Work order: Repeat verbatim, and only, the lines of the data below, beginning at the line that contains "četvrtfinala, moramo mnogo" and stopping after the line that contains "dobro znate da".

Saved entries

....................

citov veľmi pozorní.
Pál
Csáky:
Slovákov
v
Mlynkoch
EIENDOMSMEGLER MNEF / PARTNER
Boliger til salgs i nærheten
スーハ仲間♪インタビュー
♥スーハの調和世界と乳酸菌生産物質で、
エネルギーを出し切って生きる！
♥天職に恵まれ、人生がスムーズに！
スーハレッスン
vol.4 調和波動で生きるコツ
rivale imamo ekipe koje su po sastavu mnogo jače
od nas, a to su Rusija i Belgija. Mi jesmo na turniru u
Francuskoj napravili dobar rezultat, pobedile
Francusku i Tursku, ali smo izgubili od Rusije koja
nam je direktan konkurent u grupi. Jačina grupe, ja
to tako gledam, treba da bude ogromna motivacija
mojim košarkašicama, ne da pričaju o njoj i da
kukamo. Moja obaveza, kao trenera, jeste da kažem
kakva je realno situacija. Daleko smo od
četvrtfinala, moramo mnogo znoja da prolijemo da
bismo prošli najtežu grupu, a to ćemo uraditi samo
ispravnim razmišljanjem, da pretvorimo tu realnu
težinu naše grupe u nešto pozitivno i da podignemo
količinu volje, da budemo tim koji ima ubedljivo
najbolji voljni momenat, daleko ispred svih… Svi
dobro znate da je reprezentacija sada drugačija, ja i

....................

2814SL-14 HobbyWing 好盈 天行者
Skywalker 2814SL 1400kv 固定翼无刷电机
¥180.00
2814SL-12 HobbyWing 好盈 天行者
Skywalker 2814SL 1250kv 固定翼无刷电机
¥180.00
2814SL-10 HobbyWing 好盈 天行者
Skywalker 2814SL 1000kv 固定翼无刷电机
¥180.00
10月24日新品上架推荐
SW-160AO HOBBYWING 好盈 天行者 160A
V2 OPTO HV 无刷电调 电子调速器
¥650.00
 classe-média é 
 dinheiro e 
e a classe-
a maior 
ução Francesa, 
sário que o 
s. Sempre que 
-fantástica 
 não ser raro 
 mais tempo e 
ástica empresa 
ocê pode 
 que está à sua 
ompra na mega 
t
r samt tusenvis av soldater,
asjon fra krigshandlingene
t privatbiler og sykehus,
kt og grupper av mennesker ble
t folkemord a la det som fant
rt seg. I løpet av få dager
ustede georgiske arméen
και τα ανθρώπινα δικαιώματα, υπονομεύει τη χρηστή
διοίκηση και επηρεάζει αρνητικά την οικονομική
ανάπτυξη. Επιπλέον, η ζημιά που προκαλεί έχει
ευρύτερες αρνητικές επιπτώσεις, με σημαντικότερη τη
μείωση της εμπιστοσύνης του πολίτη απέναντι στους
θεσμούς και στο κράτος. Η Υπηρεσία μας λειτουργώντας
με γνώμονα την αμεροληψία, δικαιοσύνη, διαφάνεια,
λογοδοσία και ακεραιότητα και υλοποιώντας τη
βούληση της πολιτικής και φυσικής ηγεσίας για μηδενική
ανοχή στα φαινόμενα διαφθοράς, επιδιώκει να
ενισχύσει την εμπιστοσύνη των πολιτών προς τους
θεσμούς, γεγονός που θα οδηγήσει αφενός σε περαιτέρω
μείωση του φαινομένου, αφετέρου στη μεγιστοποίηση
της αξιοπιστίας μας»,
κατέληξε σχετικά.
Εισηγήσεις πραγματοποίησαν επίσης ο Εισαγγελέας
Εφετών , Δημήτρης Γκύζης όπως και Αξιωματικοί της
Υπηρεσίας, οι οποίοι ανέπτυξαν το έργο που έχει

....................

Solved problem:
četvrtfinala, moramo mnogo znoja da prolijemo da
bismo prošli najtežu grupu, a to ćemo uraditi samo
ispravnim razmišljanjem, da pretvorimo tu realnu
težinu naše grupe u nešto pozitivno i da podignemo
količinu volje, da budemo tim koji ima ubedljivo
najbolji voljni momenat, daleko ispred svih… Svi
dobro znate da je reprezentacija sada drugačija, ja i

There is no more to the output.